Author : Bob Newbell, Featured Writer

Vandrin walked into the officer's club and saw Rudneth sitting by himself at a table in a corner. Fleet Admiral Rudneth was drinking shots of straight tyrofin. To all appearances, he'd been at it for some time. Vandrin doubted if his friend could stand on his own three feet. He walked over and settled himself on the forwardly inclined chair opposite Rudneth. The Fleet Admiral's three eyes blearily focused on Vandrin.

“I heard what happened,” said Vandrin as he poured himself a shot glass of liquor. “No one blames you.”

“My command. My responsibility,” said Rudneth a good bit louder than was necessary. He poured himself another shot of tyrofin, spilling half of it on the table.

“They say no battle plan ever survived contact with the enemy,” replied Vandrin. “Everyone knows the inquiry is purely a technicality. You won't be found culpable.” He extended his proboscis into the glass and sucked up the liquor in an instant.

“I'm the first,” Rudneth said. “In all of history, I'm the first one to fail. Even if this happens again someday, even if it happens a hundred times, I'll always be the first one who didn't succeed.” He tried to pour more booze into his glass but the bottle was empty. He turned to get the bartender's attention then quickly grabbed the table. The liquor had destroyed his equilibrium and the officer's club felt like it was turning over.

“Look, Rud, the situation is what it is. You can drink yourself under the table and it won't change a thing. All that happened was–”

“All that happened was we got beat,” said Rudneth as his vertigo subsided a little. “All I had to do was put humanity on trial. All I had to do was judge whether the human race deserved annihilation or not. We've put dozens of other civilizations on trial throughout history. Some passed the trial and were permitted to survive, others were found guilty and condemned to genocide. But the humans were the first to…” He let the sentence trail off.

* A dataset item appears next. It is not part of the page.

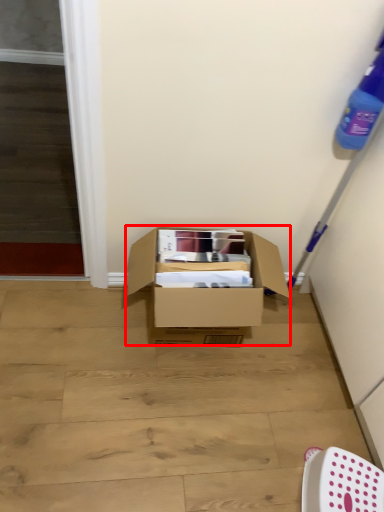 Question: From the image's perspective, what is the correct spatial relationship of box (annotated by the red box) in relation to chair?

Choices:
 (A) above
 (B) below

Answer: (A)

“Get a hold of yourself, Rud!” said Vandrin. “All they did was–”

“Sue us!” yelled Rudneth. “Two hundred starships in orbit around Earth announcing humanity was being put on trial and they sued us for malicious prosecution! Used our own legal system against us! And it stood up in court!”

“Calm down! Let me get us another bottle of–”

“And then more lawsuits!” said Rudneth, ignoring Vandrin's offer of more liquor. “Defamation. Intentional infliction of emotional distress. Trespass to land. Frivolous litigation. Blackmail.”

“It's not your fault. The humans had a whole clan devoted to litigation. They practiced it on each other constantly. We were unprepared for the legal onslaught the — what did they call themselves? 'Americans'? — unleashed on us.

Rudneth cradled his head in his hands. “Our attorneys never had a chance. The cease and desist letters. The injunctions. The subpoenas, in the name of all that's holy, the subpoenas!”

Vandrin placed a hand on Rudneth's shoulder. “We're still hopeful for an out of court settlement. We're going to offer them warp drive technology if they drop the suit. We may not even have to face punitive damages.”

Rudneth didn't hear what his companion was saying. The tyrofin had finally taken effect. “Your honor, I object,” the inebriated officer said right before he passed out on the table.